The complaint continues by providing the Court with notice of the ongoing investigation into Bitfinex’s operations by the Attorney General of the State of New York, in relation to which the plaintiffs further allege that disclosures arising in that investigation, “[I]f were was (sic) any doubt before, it’s now absolutely clear that Tether no longer has cash reserves to back USDT at a 1:1 ratio.”
As a result of the facts laid out, the plaintiffs allege that Bitfinex is civilly liable to them for losses suffered in the cryptocurrency markets as a result of Bitfinex’s “Bank Fraud[,] Money Laundering[,] Monetary Transactions Derived from Specified Unlawful Activities[,] Operating an Unlicensed Money Transmitting Business[,] and Wire Fraud[.]”

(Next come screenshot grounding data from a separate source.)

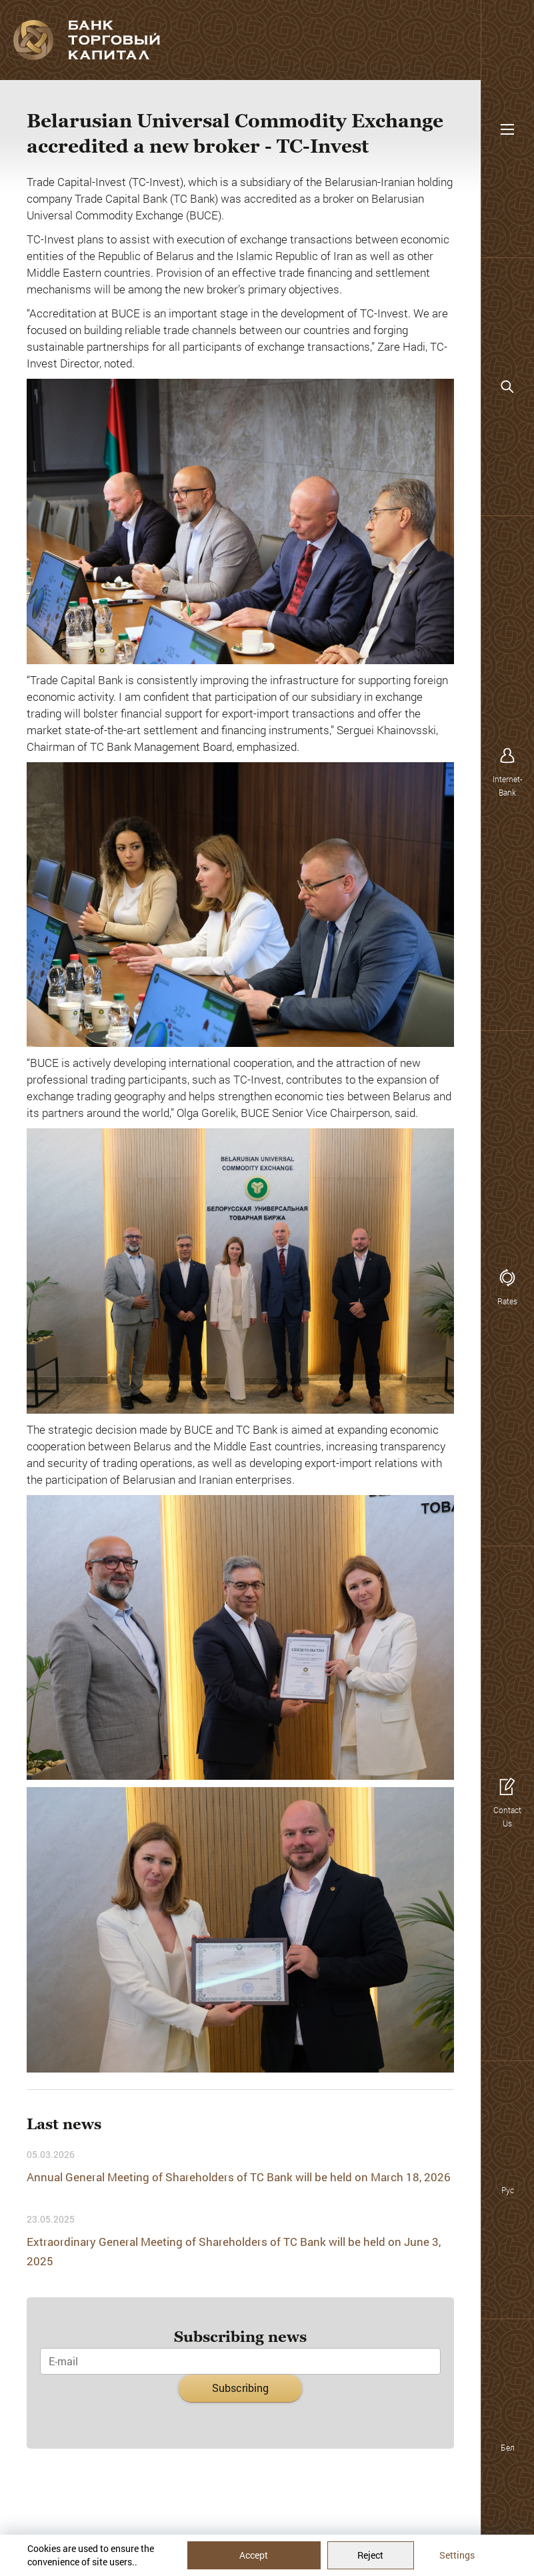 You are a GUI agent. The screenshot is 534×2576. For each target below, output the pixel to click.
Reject (370, 2555)
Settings (457, 2555)
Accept (253, 2555)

So what do we take away from this? To start, it is entirely possible that these allegations are untrue and Bitfinex and co. are veritable paragons of compliance and moral virtue. In the alternative, it’s possible that every word of the complaint is true.
We just don’t know.
What we do know is that the Bitfinex operation is under investigation from several angles and this new one is yet another straw on the proverbial camel’s back. From my review of the pleadings, it seems to me that the plaintiffs’ claims are backed by a sufficient factual basis that they will survive a 12(b)(6) motion to dismiss.
Being a civil case, protections Bitfinex might be able to rely on in other contexts, such as the Fourth Amendment in any criminal action, arguing that the Martin Act doesn’t confer jurisdiction over Bitfinex’s activities, or arguing that an administrative subpoena served on it by the New York Attorney General is overbroad, won’t apply here. Discovery has the potential to be broader and deeper than Bitfinex has shown, to date, that it is comfortable with. The consequence of defaulting could be financially catastrophic. The burden of proof is lower, too, than it would be with a criminal case (balance of probabilities rather than beyond a reasonable doubt).
Put another way, this is a very different ball game than what Bitfinex et al. have been playing to date. We may expect Bitfinex et al. to fight the case. But the case puts Bitfinex et al. on the spot: they have to have some basis to deny the factual allegations and the plaintiffs need only prove, on a preponderance of the evidence, that their allegations are true. The discovery process will go some way to revealing whether rumors of manipulation, money laundering and fraud are true, and the short-term future of the cryptocurrency markets may be greatly affected by the outcome of the exercise, and of this litigation more generally.
The thing for everyone to do is watch this case, very closely.